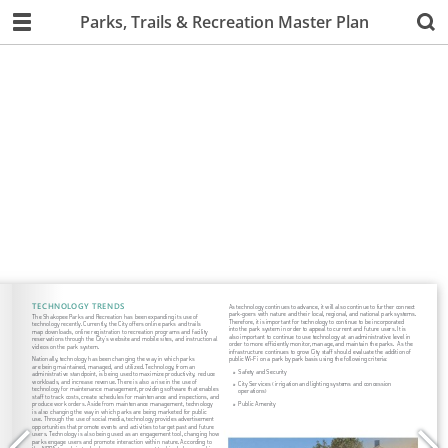
Parks, Trails & Recreation Master Plan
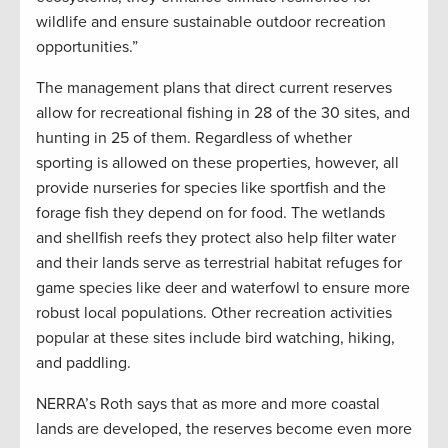
wildlife and ensure sustainable outdoor recreation
opportunities.”
The management plans that direct current reserves
allow for recreational fishing in 28 of the 30 sites, and
hunting in 25 of them. Regardless of whether
sporting is allowed on these properties, however, all
provide nurseries for species like sportfish and the
forage fish they depend on for food. The wetlands
and shellfish reefs they protect also help filter water
and their lands serve as terrestrial habitat refuges for
game species like deer and waterfowl to ensure more
robust local populations. Other recreation activities
popular at these sites include bird watching, hiking,
and paddling.
NERRA’s Roth says that as more and more coastal
lands are developed, the reserves become even more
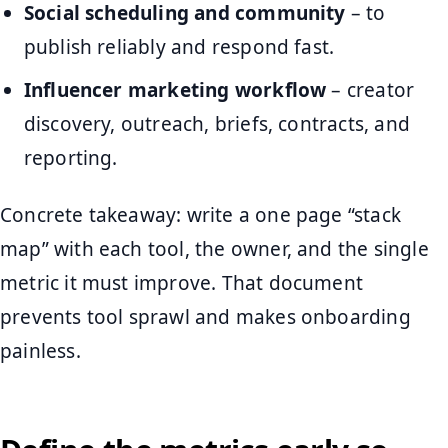
Social scheduling and community
– to
publish reliably and respond fast.
Influencer marketing workflow
– creator
discovery, outreach, briefs, contracts, and
reporting.
Concrete takeaway: write a one page “stack
map” with each tool, the owner, and the single
metric it must improve. That document
prevents tool sprawl and makes onboarding
painless.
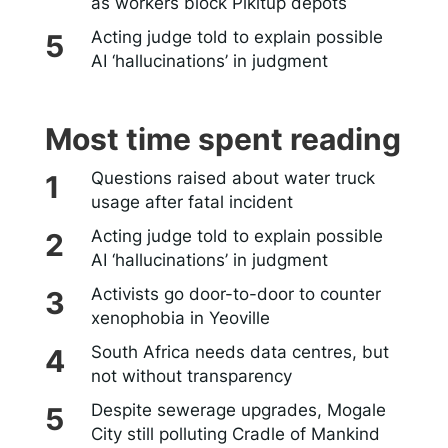
as workers block Pikitup depots
Acting judge told to explain possible
AI ‘hallucinations’ in judgment
Most time spent reading
Questions raised about water truck
usage after fatal incident
Acting judge told to explain possible
AI ‘hallucinations’ in judgment
Activists go door-to-door to counter
xenophobia in Yeoville
South Africa needs data centres, but
not without transparency
Despite sewerage upgrades, Mogale
City still polluting Cradle of Mankind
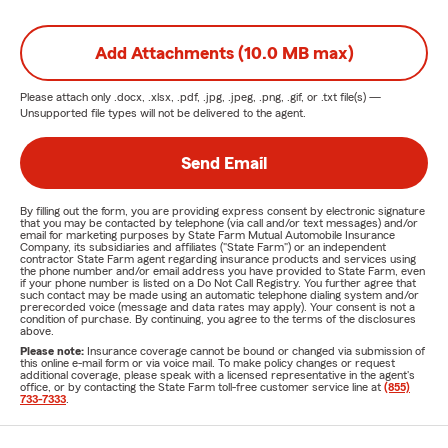
Add Attachments (10.0 MB max)
Please attach only
.docx, .xlsx, .pdf, .jpg, .jpeg, .png, .gif, or .txt
file(s) —
Unsupported file types will not be delivered to the agent.
Send Email
By filling out the form, you are providing express consent by electronic signature
that you may be contacted by telephone (via call and/or text messages) and/or
email for marketing purposes by State Farm Mutual Automobile Insurance
Company, its subsidiaries and affiliates ("State Farm") or an independent
contractor State Farm agent regarding insurance products and services using
the phone number and/or email address you have provided to State Farm, even
if your phone number is listed on a Do Not Call Registry. You further agree that
such contact may be made using an automatic telephone dialing system and/or
prerecorded voice (message and data rates may apply). Your consent is not a
condition of purchase. By continuing, you agree to the terms of the disclosures
above.
Please note:
Insurance coverage cannot be bound or changed via submission of
this online e-mail form or via voice mail. To make policy changes or request
additional coverage, please speak with a licensed representative in the agent's
office, or by contacting the State Farm toll-free customer service line at
(855)
733-7333
.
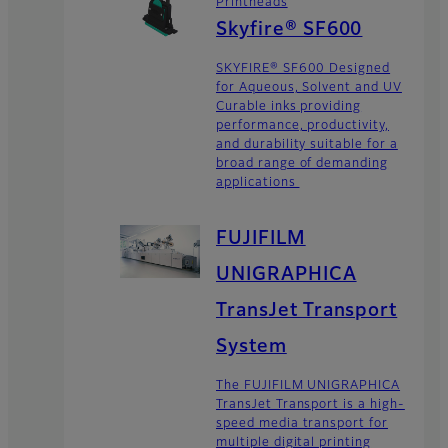
Printheads
Skyfire® SF600
SKYFIRE® SF600 Designed
for Aqueous, Solvent and UV
Curable inks providing
performance, productivity,
and durability suitable for a
broad range of demanding
applications
FUJIFILM
UNIGRAPHICA
TransJet Transport
System
The FUJIFILM UNIGRAPHICA
TransJet Transport is a high-
speed media transport for
multiple digital printing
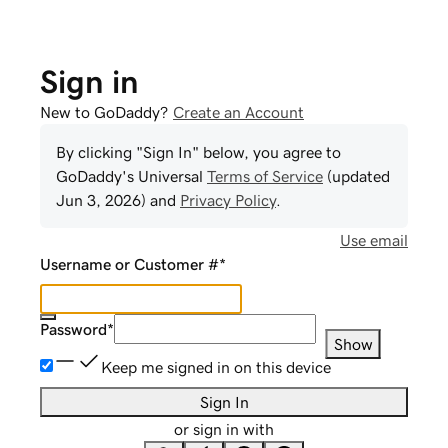
Sign in
New to GoDaddy?
Create an Account
By clicking "Sign In" below, you agree to
GoDaddy
's Universal
Terms of Service
(updated
Jun 3, 2026
) and
Privacy Policy
.
Use email
Username or Customer #
*
Password
*
Show
Keep me signed in on this device
Sign In
or sign in with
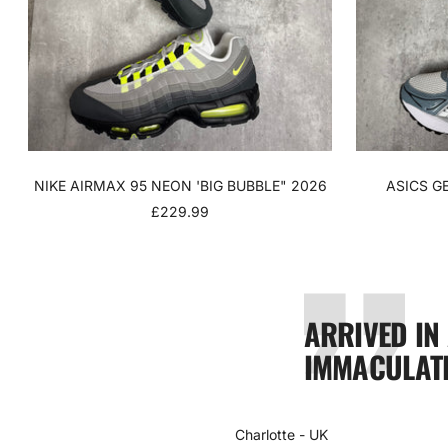
NIKE AIRMAX 95 NEON 'BIG BUBBLE" 2026
ASICS G
SALE
£229.99
PRICE
ARRIVED IN
IMMACULATE
Charlotte - UK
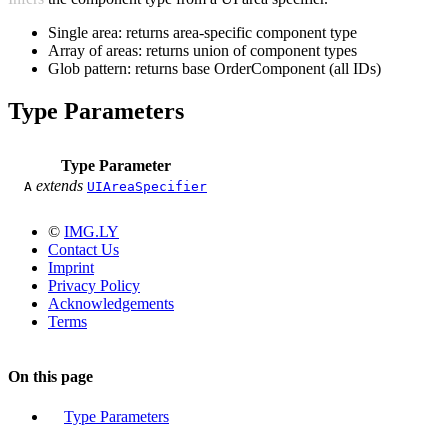
Single area: returns area-specific component type
Array of areas: returns union of component types
Glob pattern: returns base OrderComponent (all IDs)
Type Parameters
Type Parameter
extends
A
UIAreaSpecifier
©
IMG.LY
Contact Us
Imprint
Privacy Policy
Acknowledgements
Terms
On this page
Type Parameters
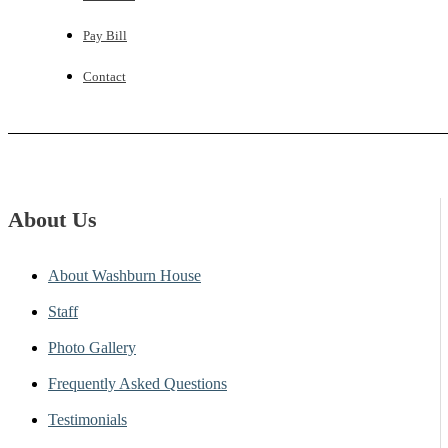
Pay Bill
Contact
About Us
About Washburn House
Staff
Photo Gallery
Frequently Asked Questions
Testimonials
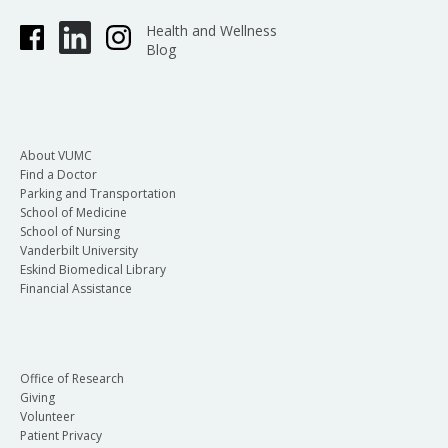
Health and Wellness
Blog
About VUMC
Find a Doctor
Parking and Transportation
School of Medicine
School of Nursing
Vanderbilt University
Eskind Biomedical Library
Financial Assistance
Office of Research
Giving
Volunteer
Patient Privacy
- - -
With the pictures excluded, restate the material exactly as it stands.

* Solution to this exercise:
Parks, Trails & Recreation Master Plan
wildlife and ensure sustainable outdoor recreation
opportunities.”
The management plans that direct current reserves
allow for recreational fishing in 28 of the 30 sites, and
hunting in 25 of them. Regardless of whether
sporting is allowed on these properties, however, all
provide nurseries for species like sportfish and the
forage fish they depend on for food. The wetlands
and shellfish reefs they protect also help filter water
and their lands serve as terrestrial habitat refuges for
game species like deer and waterfowl to ensure more
robust local populations. Other recreation activities
popular at these sites include bird watching, hiking,
and paddling.
NERRA’s Roth says that as more and more coastal
lands are developed, the reserves become even more
Social scheduling and community
– to
publish reliably and respond fast.
Influencer marketing workflow
– creator
discovery, outreach, briefs, contracts, and
reporting.
Concrete takeaway: write a one page “stack
map” with each tool, the owner, and the single
metric it must improve. That document
prevents tool sprawl and makes onboarding
painless.
as workers block Pikitup depots
Acting judge told to explain possible
AI ‘hallucinations’ in judgment
Most time spent reading
Questions raised about water truck
usage after fatal incident
Acting judge told to explain possible
AI ‘hallucinations’ in judgment
Activists go door-to-door to counter
xenophobia in Yeoville
South Africa needs data centres, but
not without transparency
Despite sewerage upgrades, Mogale
City still polluting Cradle of Mankind
Add Attachments (10.0 MB max)
Please attach only
.docx, .xlsx, .pdf, .jpg, .jpeg, .png, .gif, or .txt
file(s) —
Unsupported file types will not be delivered to the agent.
Send Email
By filling out the form, you are providing express consent by electronic signature
that you may be contacted by telephone (via call and/or text messages) and/or
email for marketing purposes by State Farm Mutual Automobile Insurance
Company, its subsidiaries and affiliates ("State Farm") or an independent
contractor State Farm agent regarding insurance products and services using
the phone number and/or email address you have provided to State Farm, even
if your phone number is listed on a Do Not Call Registry. You further agree that
such contact may be made using an automatic telephone dialing system and/or
prerecorded voice (message and data rates may apply). Your consent is not a
condition of purchase. By continuing, you agree to the terms of the disclosures
above.
Please note:
Insurance coverage cannot be bound or changed via submission of
this online e-mail form or via voice mail. To make policy changes or request
additional coverage, please speak with a licensed representative in the agent's
office, or by contacting the State Farm toll-free customer service line at
(855)
733-7333
.
Printheads
Skyfire® SF600
SKYFIRE® SF600 Designed
for Aqueous, Solvent and UV
Curable inks providing
performance, productivity,
and durability suitable for a
broad range of demanding
applications
FUJIFILM
UNIGRAPHICA
TransJet Transport
System
The FUJIFILM UNIGRAPHICA
TransJet Transport is a high-
speed media transport for
multiple digital printing
Sign in
New to GoDaddy?
Create an Account
By clicking "Sign In" below, you agree to
GoDaddy
's Universal
Terms of Service
(updated
Jun 3, 2026
) and
Privacy Policy
.
Use email
Username or Customer #
*
Password
*
Show
Keep me signed in on this device
Sign In
or sign in with
NIKE AIRMAX 95 NEON 'BIG BUBBLE" 2026
ASICS G
SALE
£229.99
PRICE
ARRIVED IN
IMMACULATE
Charlotte - UK
Single area: returns area-specific component type
Array of areas: returns union of component types
Glob pattern: returns base OrderComponent (all IDs)
Type Parameters
Type Parameter
extends
A
UIAreaSpecifier
©
IMG.LY
Contact Us
Imprint
Privacy Policy
Acknowledgements
Terms
On this page
Type Parameters
Pay Bill
Contact
About Us
About Washburn House
Staff
Photo Gallery
Frequently Asked Questions
Testimonials
Health and Wellness
Blog
About VUMC
Find a Doctor
Parking and Transportation
School of Medicine
School of Nursing
Vanderbilt University
Eskind Biomedical Library
Financial Assistance
Office of Research
Giving
Volunteer
Patient Privacy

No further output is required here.